Homoscedasticity (equal variance): The spread of residuals isn’t perfectly constant across all fitted values. Change in spread of residuals as fitted values increase indicate heteroscedasticity.
Scale–Location: Positive slope. Some increase in spread with fitted values, mild heteroscedasticity.
Q–Q: S Shape indicating outliers. Both tails deviate. The sample data is not normally distributed.
Residuals vs Leverage: A few influential points. Residuals clump around low leverage values and residuals between -10 and 10.

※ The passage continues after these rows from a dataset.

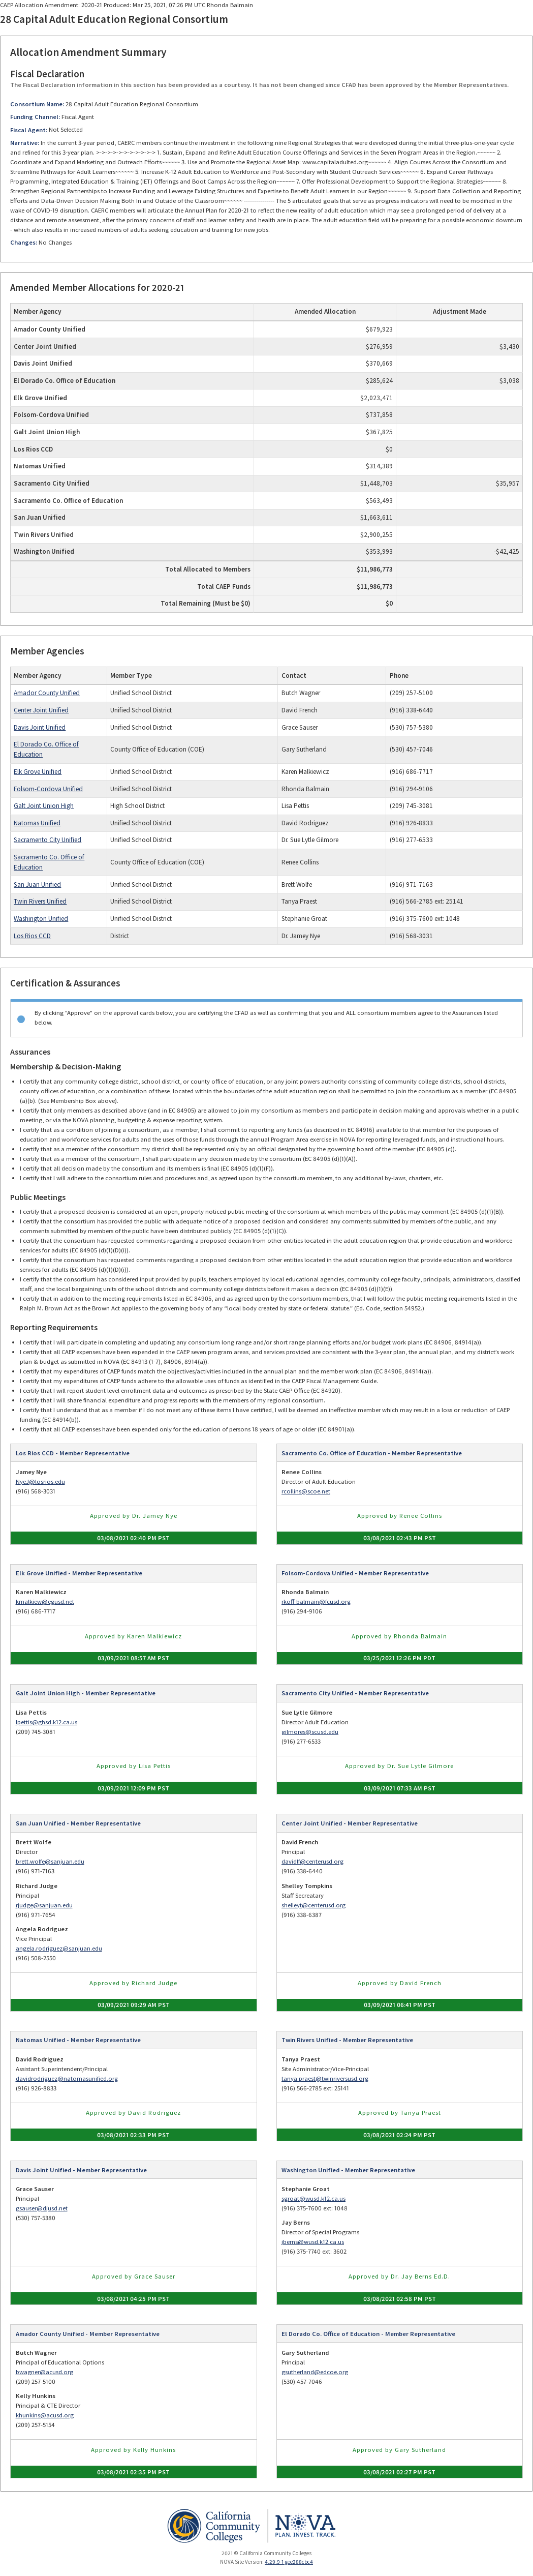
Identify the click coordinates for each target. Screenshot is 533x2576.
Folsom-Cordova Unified (48, 789)
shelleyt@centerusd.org (313, 1905)
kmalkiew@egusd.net (45, 1601)
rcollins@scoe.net (305, 1491)
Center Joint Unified (41, 710)
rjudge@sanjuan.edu (44, 1905)
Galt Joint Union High (44, 805)
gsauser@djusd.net (42, 2208)
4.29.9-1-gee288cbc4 (289, 2561)
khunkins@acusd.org (45, 2415)
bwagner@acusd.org (44, 2372)
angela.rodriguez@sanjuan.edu (59, 1948)
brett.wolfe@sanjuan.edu (50, 1861)
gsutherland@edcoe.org (314, 2372)
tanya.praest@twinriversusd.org (324, 2078)
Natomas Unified (37, 823)
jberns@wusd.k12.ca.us (312, 2241)
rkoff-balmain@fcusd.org (316, 1601)
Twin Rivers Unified (40, 901)
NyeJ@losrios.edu (40, 1481)
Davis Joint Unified (40, 727)
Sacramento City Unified (47, 839)
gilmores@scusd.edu (309, 1731)
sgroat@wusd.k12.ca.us (313, 2198)
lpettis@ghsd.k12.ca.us (46, 1722)
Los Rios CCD (32, 936)
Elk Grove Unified (37, 771)
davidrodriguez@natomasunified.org (67, 2078)
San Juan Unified (37, 884)
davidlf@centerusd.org (312, 1861)
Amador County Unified (47, 692)
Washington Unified (41, 918)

cor(df[, c("open", "high", "low", "volume")])
## open high low volume
## open 1.0000000 0.9999127 0.9998962 -0.2332929
## high 0.9999127 1.0000000 0.9998535 -0.2316199
## low 0.9998962 0.9998535 1.0000000 -0.2349415
## volume -0.2332929 -0.2316199 -0.2349415 1.0000000
Multicollinearity is present in this model. Every other variable except for volume seem to have a strong positive correlation which violates the hope for independence. The errors are correlated which weakens predictions.
# For multiple model
# Calculate residuals
residuals_multiple <- resid(multiple_model)
# Calculate RMSE for multiple model
rmse_multiple <- sqrt(mean(residuals_multiple^2))
rmse_multiple
## [1] 4.858918
Multiple model, RMSE = 4.85 dollars meaning predictions miss by ~4.8 dollars on average.
In conclusion, building a multiple linear regression model to predict
the closing price of a stock has served a learning opportunity,
particularly in gaining a deeper understanding of the stock market and
predictive modeling. The model summary shows that while the model as a
whole is highly significant and the exceptionally high \(R^2\) value suggests a good fit, this model
may still have limitations in it predictive power. The visual linearity
looks similar for high and low prices because
they are highly correlated. Furthermore, the model summary shows that
volume is insignificant, but it does not affect the
multicollinearity because volume is not correlated with the other
independent variables. The core diagnostics revealed limitations to the
model. The model exhibited heteroscedasticity and a non-normal
distribution resulting from outliers. The not normally distributed model
suggests the prediction overestimates or underestimates the closing
price of the stock.
Overall, the linearity, the \(R^2\) value, and the highly significant p-value indicate an acceptable model. However, taking multicollinearity into account is important as well because it also plays a role in determining the greatness of the model. From a financial stand point, the rise and decline of a company’s stocks are influenced by both external and internal factors. The internal factors include the company’s financial performance, such as their earnings, profits, and revenues. The external influencing factors include market factors, political factors, inflation, etc. In the future, I would like to apply other predictive variables not included in this data, such as implementing prices from other markets, CPI (consumer price index), and SP500 price. Incorporating these variables can possibly make a better prediction model for Amazon’s closing stock price.